State of the Union – Lessons Learned While Helping Veterans Transition
Terry Jenkins, Founder & CEO, ETAC Inc. home of usveteranjobs.com
I began a journey a year ago that changed much of the focus of my life, business and career. It began by aggravation, well actually anger, at how Veterans are being preyed on and taken advantage of. I am a USAF Veteran myself, I left the military almost 20 years ago to begin my journey in the corporate world of IT. Like many others I meet from that era or earlier, we had very limited resources available to us when we made the transition. I received a basic resume workshop which didn’t really help me. The only other significant thing I remember is a 4-hour long personality test they gave me.

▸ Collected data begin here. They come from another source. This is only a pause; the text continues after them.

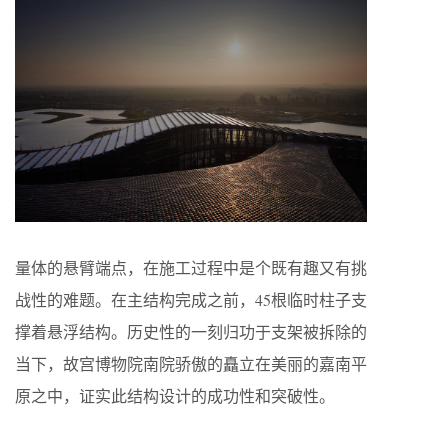
量体的悬臂端点，在施工过程中是个既有趣又有挑
战性的难题。在主结构完成之前，45根临时柱子支
撑着悬浮结构。历史性的一刻归功于支架被拆除的
当下，故宫博物院南院骄傲的矗立在美丽的嘉南平
原之中，证实此结构设计的成功性和突破性。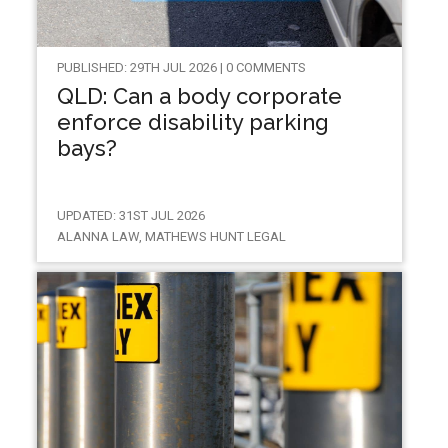
PUBLISHED: 29TH JUL 2026 | 0 COMMENTS
QLD: Can a body corporate
enforce disability parking
bays?
UPDATED: 31ST JUL 2026
ALANNA LAW, MATHEWS HUNT LEGAL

So the question that has plagued me over the past year is; with all of the programs, the Internet, the Veteran focused groups at every turn and thousands of YouTube videos, why are they having a harder time than we did?
From my perspective I think it is due to several reasons which I will briefly outline below.
Veterans are Big Business Today
I recently looked at the past 5 years and was blown away that the annual VA spend on Education Benefits has averaged $12B. This explains why there is so much ‘help’ available. Everywhere you turn there are Veteran oriented non-profits. There are literally 100s of websites, job boards, recruiters and job fairs. Schools have, in my opinion, gotten out of control. They all market to the Veteran telling them all of the choices they have, which of course, are covered by the GI Bill. The Veterans separate trusting the VA to protect them but are ultimately unarmed to approach these organizations and counter their sales tactics.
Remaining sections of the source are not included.